Officers attempted to detain 29-year-old Dijon Kizzee for “in violation of vehicle codes” but got off from his bicycle and tried to escape. They saw a gun that fell to the ground and shot him

A video released Wednesday shows the moment an African-American man is shot more than 10 times after resisting an arrest in Los Angeles County when he was trying to escape.

The death of Dijon Kizzee, 29, Monday afternoon in south Los Angeles follows other shootings against African-American men who have sparked protests across the United States. One of them was Jacob Blake, who was paralyzed last month in his town of Kenosha, Wisconsin.

Civil rights attorney Benjamin Crump of the Blake family announced Wednesday that he would also represent Kizzee’s relatives, describing the shooting as “a despicable and tragic murder.” “When officers shoot first and ask questions later, precious lives are lost and police lose the credibility and trust of those they have sworn to protect,” Crump said in a statement.

Kizzee was riding a bicycle when officers tried to stop him for an unspecified traffic violation, according to the police department’s version. Kizzee threw down the bicycle and ran before the officers caught up with him. According to the police, he punched one of the officers in the face.

The officers of the largest police department in the country do not have body cameras. The county Board of Supervisors approved the funding Tuesday, and the first batch of officers will be outfitted with cameras next month.

The 44-second video shows a police van stopping on a street. An agent gets out, runs around a parked car and appears to grab Kizzee as he walks down the sidewalk. They struggle on their feet and walk together down the street for several seconds. Kizzee seems to throw a punch, although in the image it is not known if it reaches the agent.

Then it is seen how Kizze manages to free himself, stumbling and falling to the ground. A second agent arrives and in a matter of seconds, the two policemen fire several shots.

Police have said that when Kizzee fell to the ground he dropped a jacket from which a pistol fell and that he “gestured” towards the weapon, prompting the shooting.
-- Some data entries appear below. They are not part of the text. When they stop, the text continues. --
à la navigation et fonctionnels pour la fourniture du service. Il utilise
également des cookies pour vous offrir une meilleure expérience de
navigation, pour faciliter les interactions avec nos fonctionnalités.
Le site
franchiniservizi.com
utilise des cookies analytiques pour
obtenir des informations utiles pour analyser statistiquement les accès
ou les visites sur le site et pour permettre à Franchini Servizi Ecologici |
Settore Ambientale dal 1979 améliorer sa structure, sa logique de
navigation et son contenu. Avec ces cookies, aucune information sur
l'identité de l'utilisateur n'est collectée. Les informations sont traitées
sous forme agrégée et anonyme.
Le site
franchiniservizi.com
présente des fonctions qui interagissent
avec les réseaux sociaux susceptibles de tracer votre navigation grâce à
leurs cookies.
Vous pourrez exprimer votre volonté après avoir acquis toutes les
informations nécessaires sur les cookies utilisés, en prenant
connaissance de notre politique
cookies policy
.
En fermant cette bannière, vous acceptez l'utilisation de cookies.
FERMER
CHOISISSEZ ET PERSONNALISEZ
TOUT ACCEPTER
But in the video, a fence obscures what happened at the time, and he never appears to be in control of the weapon or pose a threat to officers present.
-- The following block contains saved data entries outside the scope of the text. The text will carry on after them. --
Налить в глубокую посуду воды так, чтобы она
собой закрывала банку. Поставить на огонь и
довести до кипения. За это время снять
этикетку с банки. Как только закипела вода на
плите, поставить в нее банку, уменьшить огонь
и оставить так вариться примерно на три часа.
Kizzee’s relatives have described him as devoted to his late mother and 18-year-old brother. He was an energetic man who loved go-karts, cars and music, and was preparing to become a plumber, they said.

Police routinely arrest residents who ride bicycles in communities of color for alleged traffic violations, said Donny Joubert, vice president of the Watts Gang Task Force in Los Angeles, created to reduce gang violence and improve relations between the community and police. White cyclists in affluent neighbourhoods rarely get the same treatment, Joubert said.